Actuellement l’UMP ne connaît qu’un champion pour
porter ses couleurs. Il est à l’Élysée et s’il ne le dit pas encore luimême ses
amis, paraphrasant Mac Mahon, le proclame pour lui : « Il y est, il y reste ».
Là où le bas blesse c’est qu’au vu de sondages, certes relatifs, 34 % des
Français partagent ce point de vue. Très insuffisant pour réussir ce bac
présidentiel. L’autre jour un quotidien « filiale » du Parisien consacrait six
pleines pages dont sa « une » à François Fillon « son enfance, sa famille, ses
réseaux, ses ennemis, ses ambitions ». Je doute que la lecture de cette
hagiographie, d’ailleurs intéressante, ait été prisée par l’Élysée. D’autant
plus que malgré les révoltes sociales François Fillon demeure apprécié par 47 %
des Français. Et cela bien que plus de 70 % aient approuvé le vaste mouvement
d’opposition à la réforme des retraites. Cherchez
l’erreur.
La politique conduite est critiquée lorsqu’elle est
expliquée par Matignon, rejetée lorsqu’elle l’est par l’Élysée. Le ton, le
style, le comportement ont leur importance même s’ils n’expliquent pas tout. On
imagine mal François Fillon brocarder des journalistes en les appelant ses «
amis pédophiles ». Dans le « chaudron » bien d’autres s’agitent. Jean-François
Coppé a du savoir-faire, un plan de carrière pour une tête bien faite et des
dents aussi aiguisées que longues. Il passera son tour pour mieux préparer celui
de 2017. Le centre aussi connaît le trop-plein. Le nouveau… et l’ancien, celui
de François Bayrou. Les centristes pourraient occuper un chaudron à eux tous
seuls… Et Dominique de Villepin ? De lui on pourrait dire comme jadis Michel
Jobert qu’il est « ailleurs ». Il a des accents qui peuvent séduire mais ils
sont oblitérés par le duel singulier, sans merci, qui l’oppose au Président de
la République. Le projet collectif disparaît derrière le destin individuel.

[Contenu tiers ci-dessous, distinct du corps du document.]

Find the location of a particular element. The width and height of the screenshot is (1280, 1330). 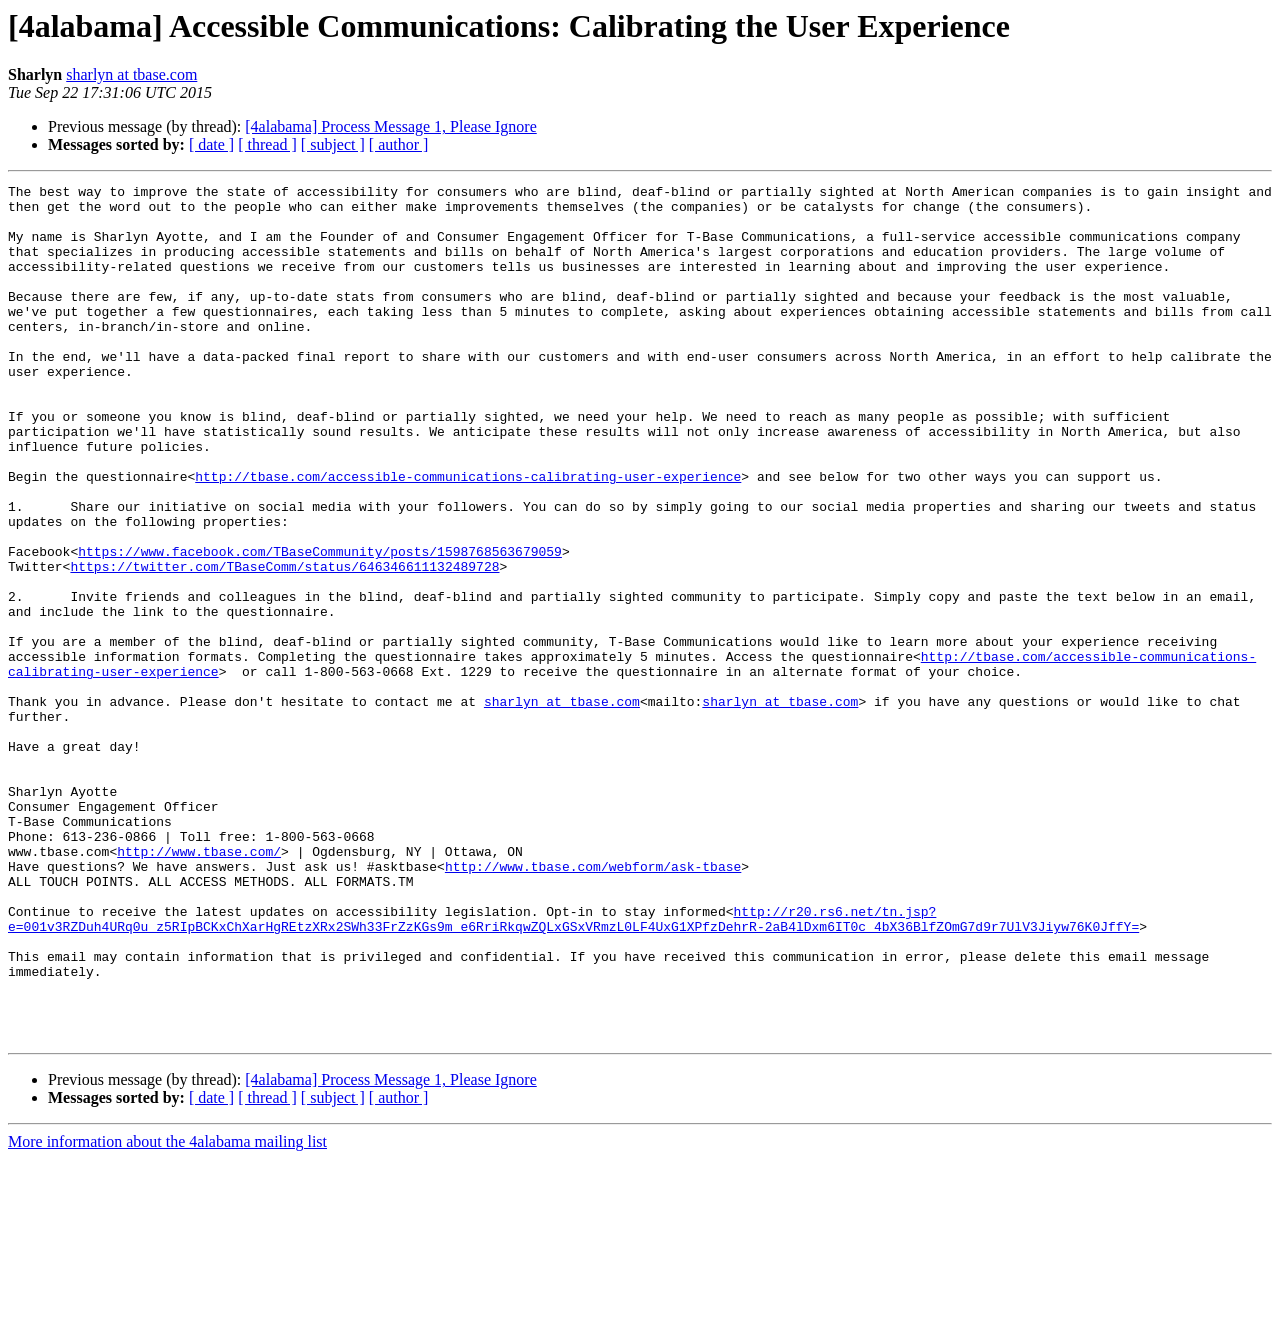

Reste Nicolas Dupont Aignan. Bien des gaullistes de tradition se montrent
sensibles à son discours et souhaiteraient le voir jouer un rôle. Issu de la
majorité il l’a quitté. La sanction infligée fut la marginalisation. Sa force de
frappe, malgré l’indéniable ancrage local, est limitée. S’il obtient les
signatures nécessaires pour se présenter (ce qu’on s’ingéniera à lui refuser),
il pourra tout au plus additionner ses voix à ceux, à droite ou au centre, qui
s’efforceront de faire manquer la marche à Nicolas Sarkozy. Quelle alternative
?
Face aux dissensions proclamées ou non de la majorité
peuton au-delà des sympathies ou des allergies parler d’alternative ?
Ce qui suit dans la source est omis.